KV Obanayak, a village elder who worked as a kavalgaru to guard and maintain the kavals explains how the way of life of the people of Challakere and its landscape are meant for each other. “There is never any rain. Even when there is rain it isn’t enough to grow crops. If this 4,000 acres kaval grounds remains untouched that’s the only thing suitable for people to make livelihoods in this area. Why? Because in the one or two brief spells of rain, grass for grazing cattle grows well in the kavals and that’s why this is the main livelihood here,” he said.

In Challakere, people of the scheduled tribe community Nayak, the Kurubas, the Lingayats and the Reddys are all dependent on livestock in some way. “We farmers make a living from rearing sheep, cows and goats,” said Karianna. “If a farmer has 50 sheep and, of these, 40 give birth to lambs and there are about 20 male cubs, he can sell each for Rs 5000 and make Rs 1 lakh. That is enough to run the house and pay for the children’s school and everything.”

At the other end are the Kurubas who make blankets from sheep wool and sell them in the markets or just along the main roads and highways of Challakere taluk and other parts of the district.

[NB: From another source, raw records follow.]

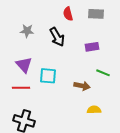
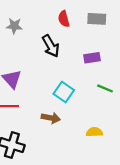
gray star: (27, 31) -> (14, 26), moved
cyan square: (48, 76) -> (64, 92), moved, turned 30
brown arrow: (82, 86) -> (51, 118), moved

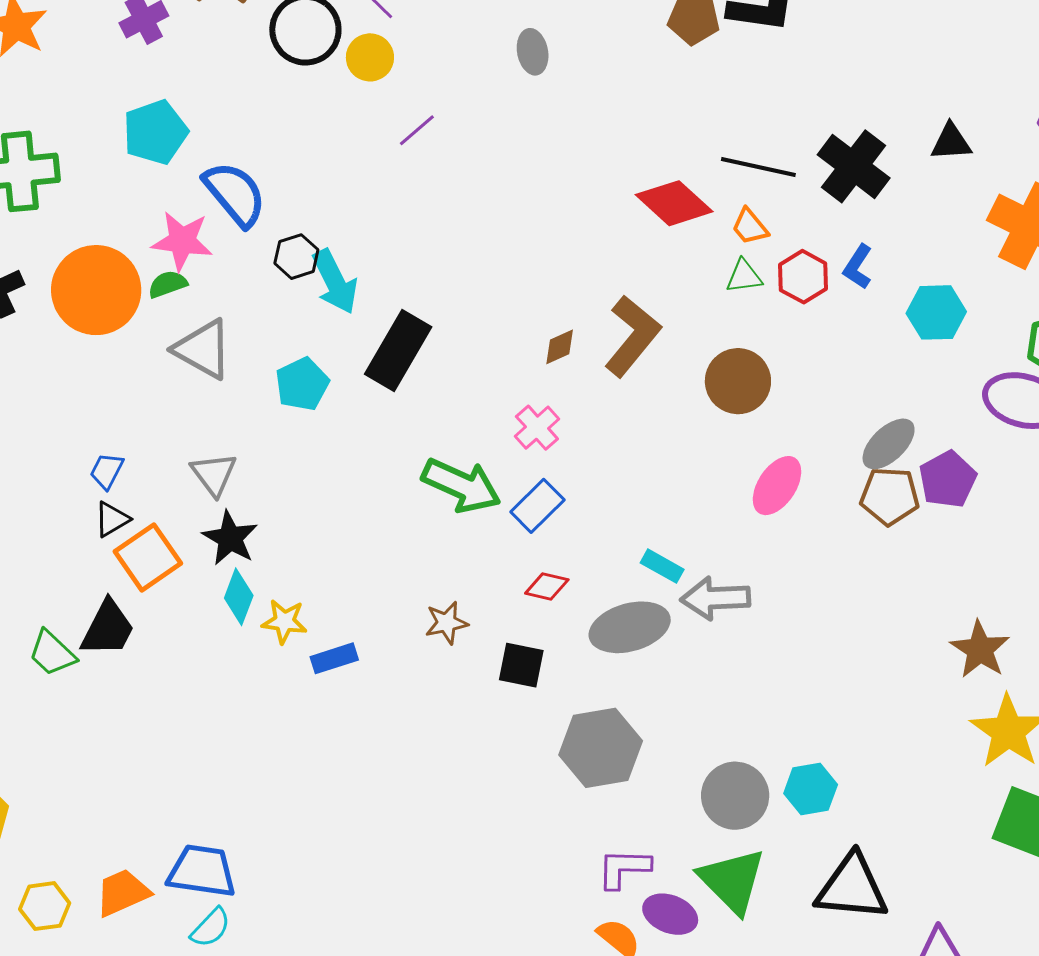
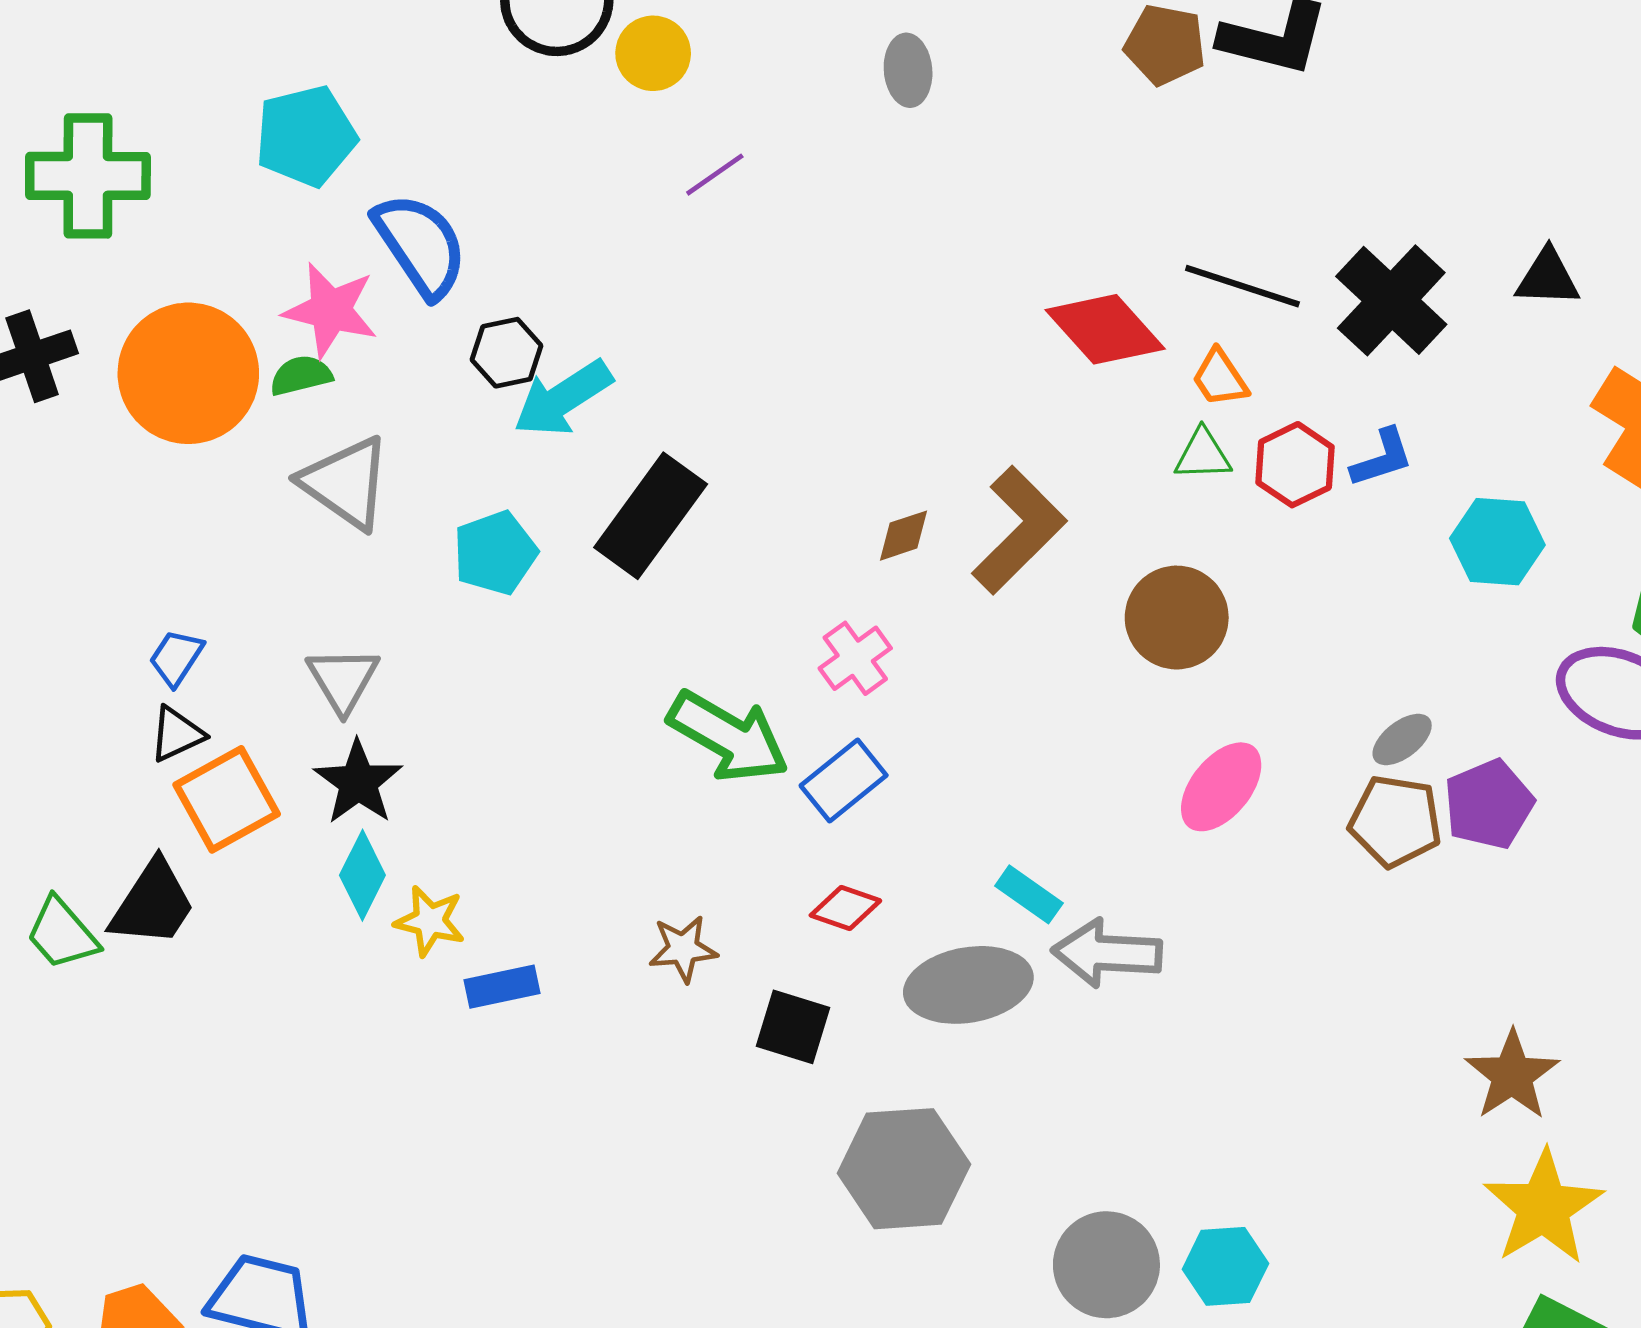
blue L-shape: (858, 267) -> (1382, 458), turned -147
cyan arrow: (335, 282) -> (563, 398), turned 78
gray ellipse: (889, 444) -> (1402, 739), size x0.7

The common pastoral space of the kavals is, therefore, critical to this way of life. “Right now the cattle are grazing on fallow land because the harvest is over,” said Papanna of Kudapura on that Makara Sankranti afternoon. "Once we sow rice and groundnuts we will have no space."

Karianna is still waiting for the government or agency officials to step up and disclose basic details of what has been planned for Challakere and in doing so follow the directives of the National Green Tribunal and the Chief Information Commissioner.

Karianna said that there has been no public meeting held or any request for approval from the gram sabha, which is standard procedure for environment clearances. Now he is worried about the uranium programme. “Even for nuclear enrichment, we know that there will be storage facilities and from there it is possible that there will be seepage into the water sources. We use only all the well water here and that could cause health problems and handicaps.”

“No one has yet come to meet us,” he said, speaking to Scroll.in in the beginning of April, while making plans to organise another protest meeting of all the farmers and residents of Challakere.

This time, they hope someone will hear them and at least respond.